From IPDS to a state transformed
IPDS urban gains were mirrored by its rural counterpart, through the Deendayal Upadhyaya Gram Jyoti Yojana, and by Saubhagya’s household electrification drive. Together, they laid the physical and commercial foundations on which the Yogi Adityanath government built the supply expansion of recent years. The state’s own account of that period of Uttar Pradesh, in the government’s words, was “once known for power shortages, unscheduled outages and a weak electricity infrastructure,” and has since established “a new identity in power generation and supply.” Between 2014 and 2017, consumers could not get power to match demand despite tariffs rising steeply, the state by 2026 was meeting record peak demand while extending supply beyond the fixed roster.
Part of what made the difference was coordination between a Union scheme and a state administration pulling in the same direction. A centrally sponsored programme like IPDS can sanction funds and set milestones, but the laying of cable, the acquisition of substation land, the clearing of encroached rights of way and the enforcement against theft all fall to the state and its distribution companies. The alignment of central financing with sustained state execution—what the government describes as the double-engine model- lets projects that might elsewhere have stalled move from a detailed project report to an energised line. Ayodhya’s extended funding window and the concentration of effort in Varanasi both reflect that alignment at work.

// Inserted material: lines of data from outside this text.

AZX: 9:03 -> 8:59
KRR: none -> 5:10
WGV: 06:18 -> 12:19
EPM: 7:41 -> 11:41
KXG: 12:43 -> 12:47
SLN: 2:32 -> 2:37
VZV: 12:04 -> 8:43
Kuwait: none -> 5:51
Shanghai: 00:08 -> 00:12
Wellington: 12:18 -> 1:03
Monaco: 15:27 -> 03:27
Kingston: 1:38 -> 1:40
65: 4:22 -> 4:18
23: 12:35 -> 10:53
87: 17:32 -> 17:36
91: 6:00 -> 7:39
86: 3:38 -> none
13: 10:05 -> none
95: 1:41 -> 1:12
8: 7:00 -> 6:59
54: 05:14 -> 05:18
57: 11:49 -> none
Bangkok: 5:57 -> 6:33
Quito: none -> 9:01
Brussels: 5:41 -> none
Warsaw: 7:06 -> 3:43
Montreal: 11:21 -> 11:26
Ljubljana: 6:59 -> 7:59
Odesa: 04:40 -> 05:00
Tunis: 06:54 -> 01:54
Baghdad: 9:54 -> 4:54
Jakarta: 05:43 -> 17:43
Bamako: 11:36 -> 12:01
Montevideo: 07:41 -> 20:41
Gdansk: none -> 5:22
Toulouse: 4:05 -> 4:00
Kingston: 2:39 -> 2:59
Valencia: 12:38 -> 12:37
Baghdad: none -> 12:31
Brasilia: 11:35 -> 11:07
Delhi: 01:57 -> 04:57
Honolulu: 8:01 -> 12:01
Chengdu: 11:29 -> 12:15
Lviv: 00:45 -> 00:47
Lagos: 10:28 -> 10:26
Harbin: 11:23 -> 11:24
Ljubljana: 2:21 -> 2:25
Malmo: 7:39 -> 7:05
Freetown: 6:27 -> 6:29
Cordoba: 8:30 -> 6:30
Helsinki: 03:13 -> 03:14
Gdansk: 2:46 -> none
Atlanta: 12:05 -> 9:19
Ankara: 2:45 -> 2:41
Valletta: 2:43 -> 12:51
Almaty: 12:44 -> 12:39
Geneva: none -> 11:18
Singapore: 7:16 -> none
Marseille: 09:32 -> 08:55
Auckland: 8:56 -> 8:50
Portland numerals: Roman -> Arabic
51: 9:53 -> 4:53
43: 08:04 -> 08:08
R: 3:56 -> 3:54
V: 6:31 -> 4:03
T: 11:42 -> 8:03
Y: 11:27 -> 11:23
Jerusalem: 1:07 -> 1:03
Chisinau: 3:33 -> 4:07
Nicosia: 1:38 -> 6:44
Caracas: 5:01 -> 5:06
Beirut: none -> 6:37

“Uninterrupted electricity supply is being ensured across all regions of the state despite extreme heat and steadily rising demand.”- Yogi Aadityanath.
The supply roster fixed under the state government 24 hours for district headquarters, 21.5 hours for tehsil headquarters and 18 hours for rural areas, now functions as a floor rather than a ceiling, with towns and cities receiving near-continuous power and villages drawing between 22 and 22.5 hours daily. The scheme that began as buried cable in Varanasi thus reads, in hindsight. As the opening chapter of a longer distribution turnaround, first fix the network, then meter it honestly, and only then can a round-the-clock supply be promised without embarrassment.
Honesty about the unfinished parts strengthens rather than weakens the record. Loss reduction on the scale achieved in the Varanasi IPDS zone has not been uniform across every town, and citizen grievances about outages persist in pockets. A reminder that a fixed network still demands continuous maintenance. The distribution companies carry heavy accumulated deficits, and the financial turnaround of the utilities trails the physical one. It is also fair to note that Varanasi and Ayodhya received concentrated attention as flagship cities; the task ahead is to spread that same rigour to every district headquarters and beyond.
In the city of Kashi, where light has been a sacred idea for millennia, the removal of the overhead tangle and the recovery of stolen power was a quiet act of restoration of order, dignity and promise. IPDS will be remembered less for its acronym than for what it demonstrated that with political will, verified metering and honest engineering, even India’s most burdened distribution networks can be made to keep the light on. That is the enduring lesson Uttar Pradesh has written, cable by buried cable, from Varanasi to Ayodhya.